■ **YOUR GOAL**: Copy each line of the listing below where the word "target" turns up.
####################
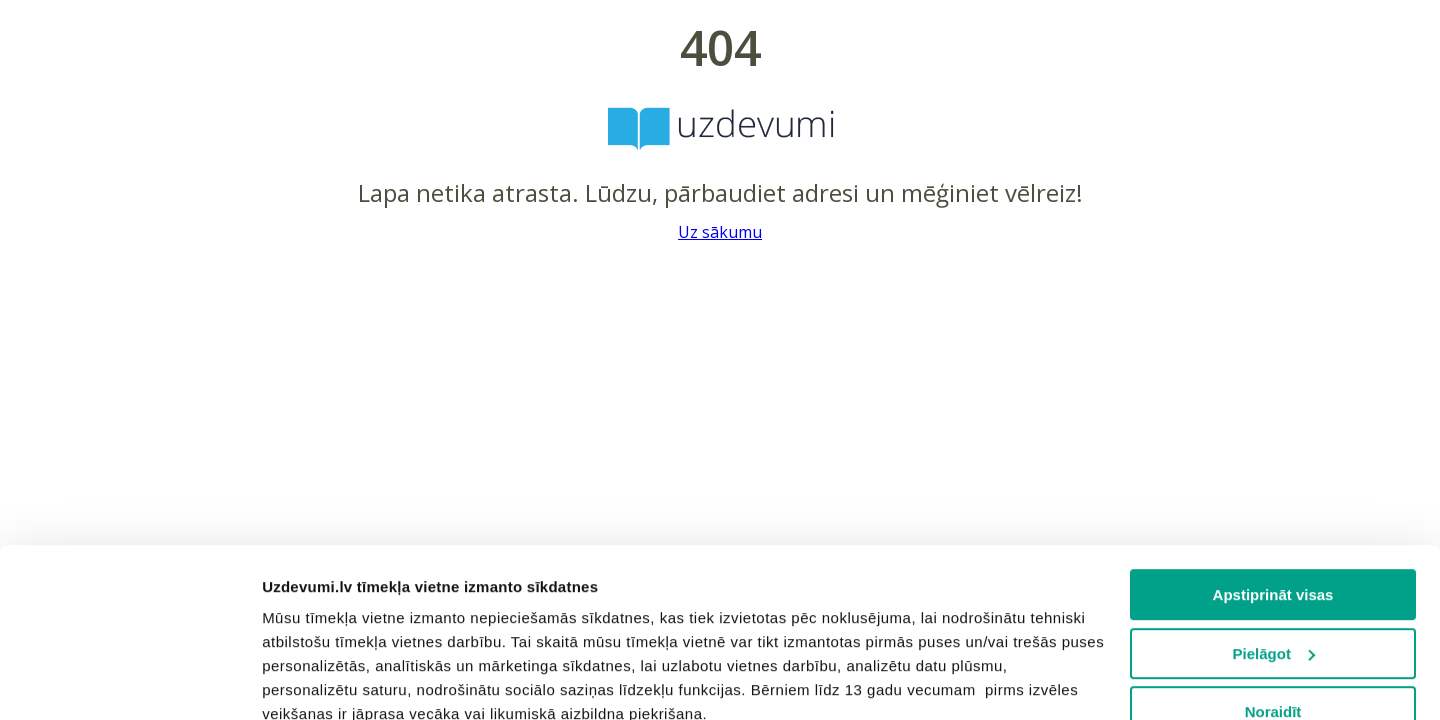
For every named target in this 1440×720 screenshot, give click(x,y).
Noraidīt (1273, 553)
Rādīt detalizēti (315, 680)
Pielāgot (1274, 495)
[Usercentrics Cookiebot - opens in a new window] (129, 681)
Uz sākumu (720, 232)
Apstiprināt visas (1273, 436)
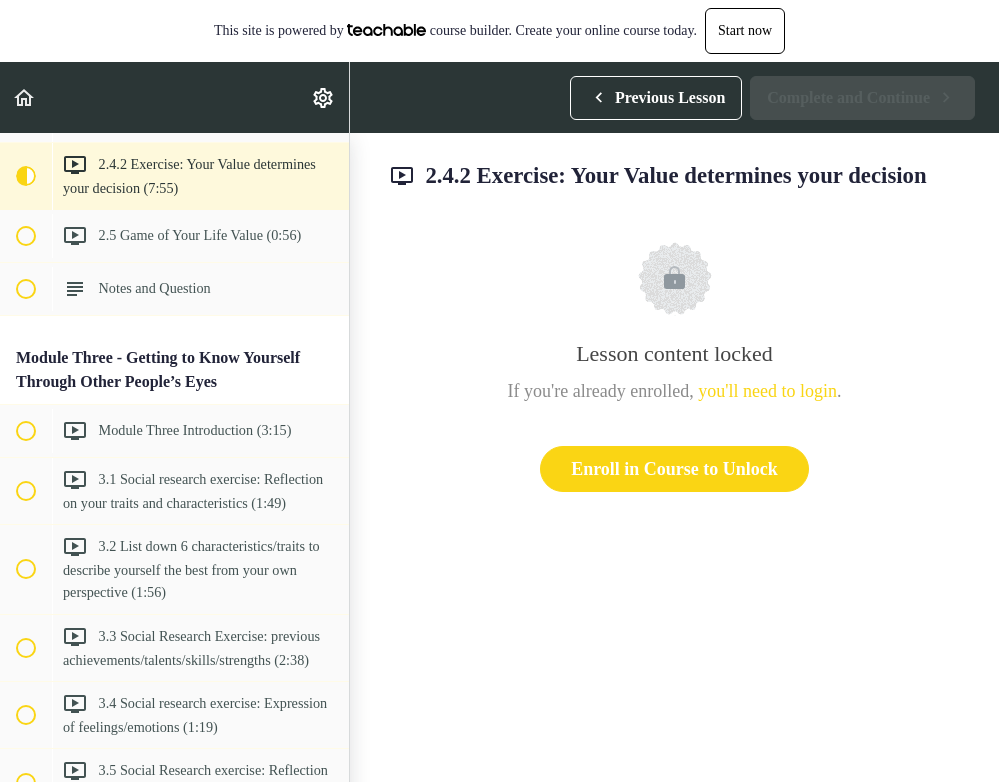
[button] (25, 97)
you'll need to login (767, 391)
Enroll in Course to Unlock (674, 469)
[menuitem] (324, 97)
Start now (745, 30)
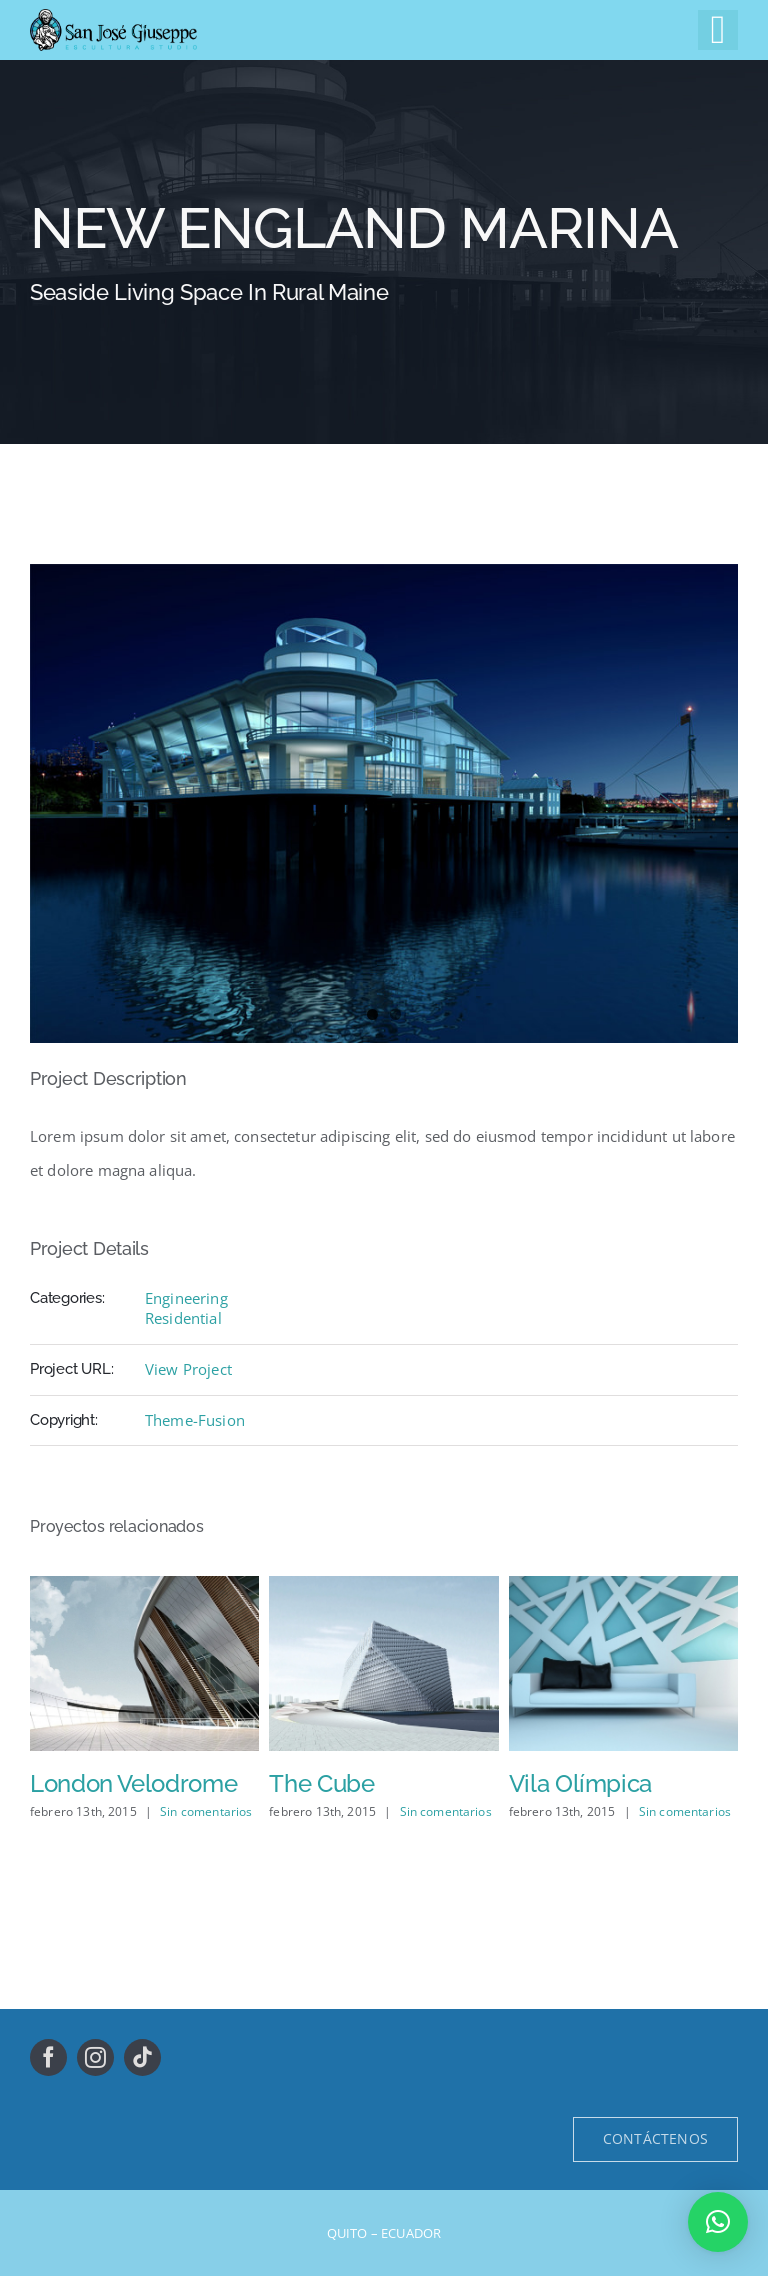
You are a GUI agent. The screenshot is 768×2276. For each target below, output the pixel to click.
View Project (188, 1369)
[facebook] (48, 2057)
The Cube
####################
■ **REPLY**:
For every named target in this 1440×720 screenshot, give click(x,y).
You are a GUI agent. The screenshot is 768×2276. For each target below, output the pixel to click.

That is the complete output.